The difference in quality is dramatic, even though the AI model is the same.
Tools that can help you generate better prompts
If you want to go one step further, you don’t always have to manually build the perfect prompt. There are already tools and platforms that help you build well-defined prompts.
Claude – Prompt Generation
This one is geared towards the Claude ecosystem and is not free. Because it runs on Claude’s API infrastructure, you pay for it as you would for API usage.
It’s especially useful if you’re already working with the Claude API or building agents/clients that depend on their ecosystem.
ChatGPT / GPT-4 – free “Prompt architect”

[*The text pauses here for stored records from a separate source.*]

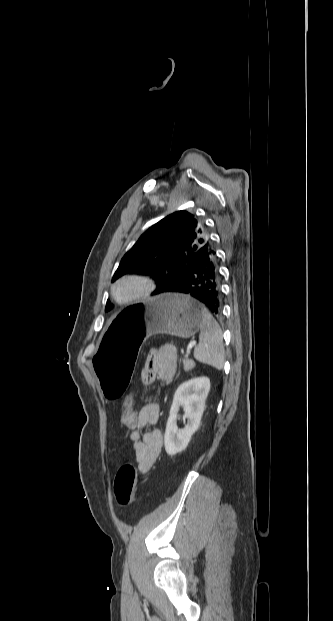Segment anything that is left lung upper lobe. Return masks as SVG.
<instances>
[{
    "mask_svg": "<svg viewBox=\"0 0 333 621\" xmlns=\"http://www.w3.org/2000/svg\"><path fill=\"white\" fill-rule=\"evenodd\" d=\"M205 244L212 245L205 223L187 211L174 212L141 235L122 258L112 282L127 273L150 275L157 284L152 294H160ZM110 309L108 300L105 310Z\"/></svg>",
    "mask_w": 333,
    "mask_h": 621,
    "instance_id": "obj_1",
    "label": "left lung upper lobe"
}]
</instances>
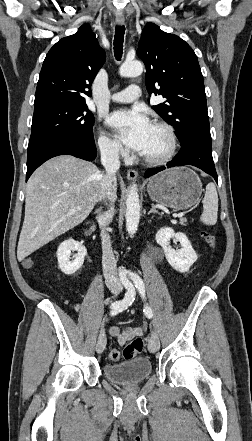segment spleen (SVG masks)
Here are the masks:
<instances>
[{"label": "spleen", "mask_w": 252, "mask_h": 441, "mask_svg": "<svg viewBox=\"0 0 252 441\" xmlns=\"http://www.w3.org/2000/svg\"><path fill=\"white\" fill-rule=\"evenodd\" d=\"M202 203L203 213L200 217L201 222L206 225H215L217 222L218 212V194L213 183L207 184Z\"/></svg>", "instance_id": "3e777b00"}]
</instances>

In ChatGPT you can turn the model into a prompt generator without paying anything extra, just by using the instruction:
“From now on, act as a Prompt Architect. For every request I give you, propose 2–3 variants of an optimized prompt, in a structured format (goal, requirements, context, output format).”

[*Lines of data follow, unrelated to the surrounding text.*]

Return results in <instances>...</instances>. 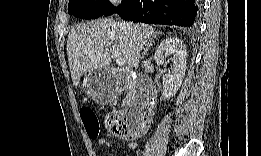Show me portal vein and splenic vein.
<instances>
[{
  "instance_id": "18ae733b",
  "label": "portal vein and splenic vein",
  "mask_w": 261,
  "mask_h": 156,
  "mask_svg": "<svg viewBox=\"0 0 261 156\" xmlns=\"http://www.w3.org/2000/svg\"><path fill=\"white\" fill-rule=\"evenodd\" d=\"M112 57L114 58L113 55H112ZM115 58H116V63H117L119 66L125 65L126 61H125L124 59H122V58H117V57H115Z\"/></svg>"
}]
</instances>
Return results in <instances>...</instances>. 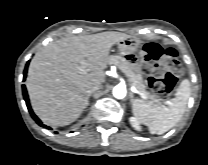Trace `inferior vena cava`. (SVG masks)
<instances>
[{
	"label": "inferior vena cava",
	"mask_w": 208,
	"mask_h": 165,
	"mask_svg": "<svg viewBox=\"0 0 208 165\" xmlns=\"http://www.w3.org/2000/svg\"><path fill=\"white\" fill-rule=\"evenodd\" d=\"M101 85L100 84H92L89 86L88 92L92 93L98 89H100Z\"/></svg>",
	"instance_id": "602c4592"
}]
</instances>
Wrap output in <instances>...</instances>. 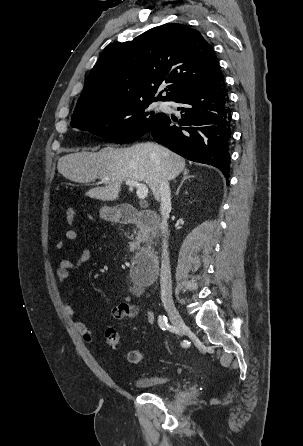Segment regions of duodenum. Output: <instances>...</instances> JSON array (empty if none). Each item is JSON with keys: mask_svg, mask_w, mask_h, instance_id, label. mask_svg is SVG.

Basically, you use the AI to generate prompts with the same structure presented in this article.
Google Gemini – prompt refining and templates
You can give it a “one-block” prompt and explicitly ask it:
“Rephrase this prompt into a clear structure with: task goal, requirements, context, examples, and output format.”
Poe, PromptPerfect and other prompt generators
Poe has specialized bots for prompts (Prompt Creator, Prompt Optimizer), which can generate complex structures starting from a simple request.
PromptPerfect also offers a free version, where you enter a short prompt and receive a “long”, optimized version for multiple models.
These tools don’t perform magic; they apply some best-practice patterns, and often the prompts they generate follow exactly the structure above: goal, requirements, context, examples, format.
Conclusion
A prompt can be just a question thrown into the chat — but if we have a more complex request and want an answer as close as possible to our expectations, it’s recommended to formulate it as a set of structural instructions.
The better organized it is, the more the AI will deliver results that are:
- clearer,
- more accurate,
- easier to use directly in articles, code, or documentation.
Modern AI models work exceptionally well with prompts built on the structure:
goal → requirements → context → resources → warnings → examples → output format.
And if you want to go further, you can also use the tools mentioned above to automate part of this process and see in practice what a “well-crafted” prompt looks like.